Hello @cryptowhizzard Firstly, lotus state get-deal 22262474 ERROR: deal 22262474 not found, that's because the deal 22262474 did't completed sealing. You can try lotus state get-deal 22262474 again and it will display the deal state correctly.

{
  "Proposal": {
    "PieceCID": {
      "/": "baga6ea4seaqco33ozurglwm3if4flyfckj4pebpbagz3djkaim7r2ejfroq5kly"
    },
    "PieceSize": 34359738368,
    "VerifiedDeal": true,
    "Client": "f01942130",
    "Provider": "f02012032",
    "Label": "uAXASIKu5te5vPh-PQEHEjLlXyaRRsg-Rq-LYzeWPFOXKjP4_",
    "StartEpoch": 2543804,
    "EndEpoch": 3582997,
    "StoragePricePerEpoch": "0",
    "ProviderCollateral": "9675929767997153",
    "ClientCollateral": "0"
  },
  "State": {
    "SectorStartEpoch": 2517743,
    "LastUpdatedEpoch": -1,
    "SlashEpoch": -1,
    "VerifiedClaim": 4744821
  }
}

However, there was another problem after we confirmed with the SP f02012032, the deal state is StorageDealError, and has an the follow error:

error awaiting deal pre-commit: failed to set up called handler: on head changed error: called check error (h: 2516862): failed to check deal activity: failed to look up deal on chain: looking for publish deal message bafy2bzacebi44wtyxethxffuojvwfhq4fhl5cn65p6nsw5tffmoxljvxgycxw: not found

That's may be an unresolved bug of lotus market, our SP will use boost to import storage deals later.

cryptowhizzard commented 1 year ago

Hello @yuwenhui

Boost has been around for a long time now and working perfectly. "later" is not the right word.
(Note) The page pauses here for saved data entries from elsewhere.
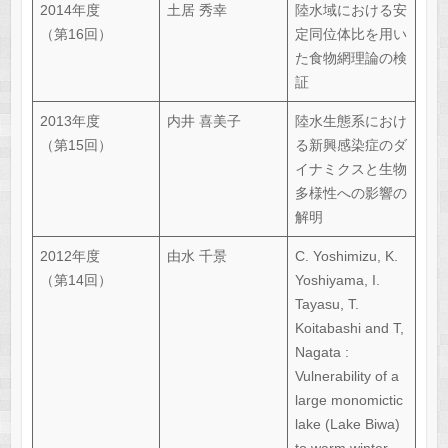
2014年度
土居 秀幸
陸水域における安
（第16回）
定同位体比を用い
た食物網理論の検
証
2013年度
内井 喜美子
陸水生態系におけ
（第15回）
る新興感染症のダ
イナミクスと生物
多様性への影響の
解明
2012年度
由水 千景
C. Yoshimizu, K.
（第14回）
Yoshiyama, I.
Tayasu, T.
Koitabashi and T,
Nagata :
Vulnerability of a
large monomictic
lake (Lake Biwa)
to warm winter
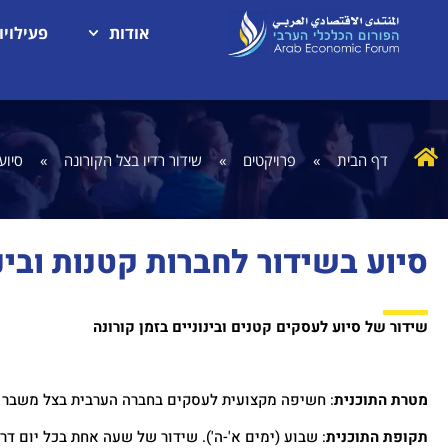
אודות
פעילויו
דף הבית
»
פרויקטים
»
שידור רדיו בצל הקורונה
»
סיוע
סיוע בשידור לחברות קטנות ובינ
שידור של סיוע לעסקים קטנים ובינוניים בזמן קורונה
מטרת התוכנית
: חשיפה מקצועית לעסקים בחברה הערבית בצל משבר הק
תקופת התוכנית
: שבוע (ימים א'-ה'). שידור של שעה אחת בכל יום דר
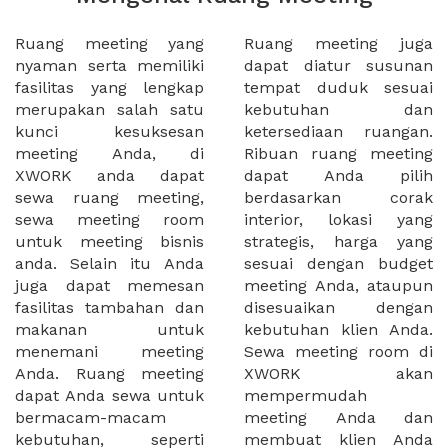
Ruang meeting yang
Ruang meeting juga
nyaman serta memiliki
dapat diatur susunan
fasilitas yang lengkap
tempat duduk sesuai
merupakan salah satu
kebutuhan dan
kunci kesuksesan
ketersediaan ruangan.
meeting Anda, di
Ribuan ruang meeting
XWORK anda dapat
dapat Anda pilih
sewa ruang meeting,
berdasarkan corak
sewa meeting room
interior, lokasi yang
untuk meeting bisnis
strategis, harga yang
anda. Selain itu Anda
sesuai dengan budget
juga dapat memesan
meeting Anda, ataupun
fasilitas tambahan dan
disesuaikan dengan
makanan untuk
kebutuhan klien Anda.
menemani meeting
Sewa meeting room di
Anda. Ruang meeting
XWORK akan
dapat Anda sewa untuk
mempermudah
bermacam-macam
meeting Anda dan
kebutuhan, seperti
membuat klien Anda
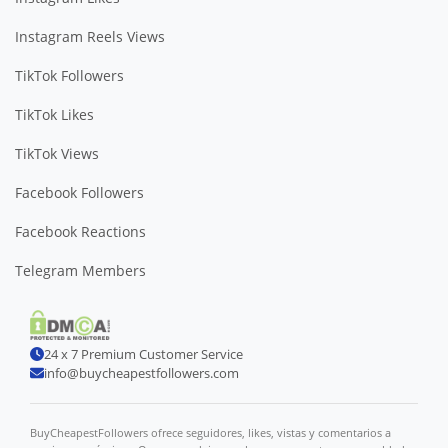
Instagram Reels Views
TikTok Followers
TikTok Likes
TikTok Views
Facebook Followers
Facebook Reactions
Telegram Members
24 x 7 Premium Customer Service
info@buycheapestfollowers.com
BuyCheapestFollowers ofrece seguidores, likes, vistas y comentarios a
If you want to continue with this LDN the data needs to be retrievable and you need to find SP's that are on boost currently or who are not but have good retrieval in place ( i know there are multiple )

maxvint commented 1 year ago

@cryptowhizzard Okey, "later" means we will stop sent deals to these SPs until they can be retrievable. If they could not be retrievable, I will ask you for help in finding more SPs who have good retrieval in place.

Sunnyiscoming commented 1 year ago

checker:manualTrigger

filplus-checker-app[bot] commented 1 year ago

DataCap and CID Checker Report[^1]

Storage Provider Distribution

The below table shows the distribution of storage providers that have stored data for this client.

If this is the first time a provider takes verified deal, it will be marked as new.

For most of the datacap application, below restrictions should apply.

Since this is the 2nd allocation, the following restrictions have been relaxed:

✔️ Storage provider distribution looks healthy.

Provider Location Total Deals Sealed Percentage Unique Data Duplicate Deals
f01991416 Hong Kong, Central and Western, HK
China Unicom Global
24.00 TiB 31.67% 24.00 TiB 0.00%
f02006691 Hong Kong, Central and Western, HK
China Unicom Global
24.00 TiB 31.67% 24.00 TiB 0.00%
f02012032new Hong Kong, Central and Western, HK
China Unicom Global
23.78 TiB 31.38% 23.78 TiB 0.00%
f01824405 Hangzhou, Zhejiang, CN
Sichuan Chuanxn IDC
4.00 TiB 5.28% 4.00 TiB 0.00%

Provider Distribution

Deal Data Replication

The below table shows how each many unique data are replicated across storage providers.

Since this is the 2nd allocation, the following restrictions have been relaxed:

⚠️ 100.00% of deals are for data replicated across less than 2 storage providers.

Unique Data Size Total Deals Made Number of Providers Deal Percentage
75.78 TiB 75.78 TiB 1 100.00%

Replication Distribution

Deal Data Shared with other Clients

The below table shows how many unique data are shared with other clients. Usually different applications owns different data and should not resolve to the same CID.

However, this could be possible if all below clients use same software to prepare for the exact same dataset or they belong to a series of LDN applications for the same dataset.[^3]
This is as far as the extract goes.